Every entry is to be transcribed as it stands. Images stay out.

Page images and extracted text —
------------------------------------------------------------

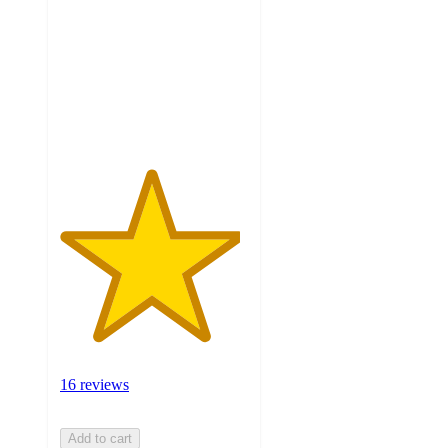
of
5
stars
with
16
ratings
16 reviews
Add to cart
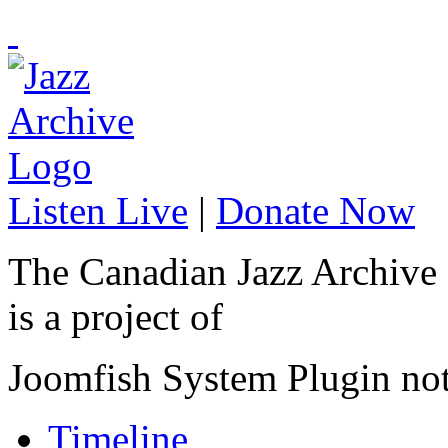
Listen Live
|
Donate Now
The Canadian Jazz Archive
is a project of
Joomfish System Plugin no
Timeline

------------------------------------------------------------

Result of this task —
of
5
stars
with
16
ratings
16 reviews
Add to cart
Listen Live
|
Donate Now
The Canadian Jazz Archive
is a project of
Joomfish System Plugin no
Timeline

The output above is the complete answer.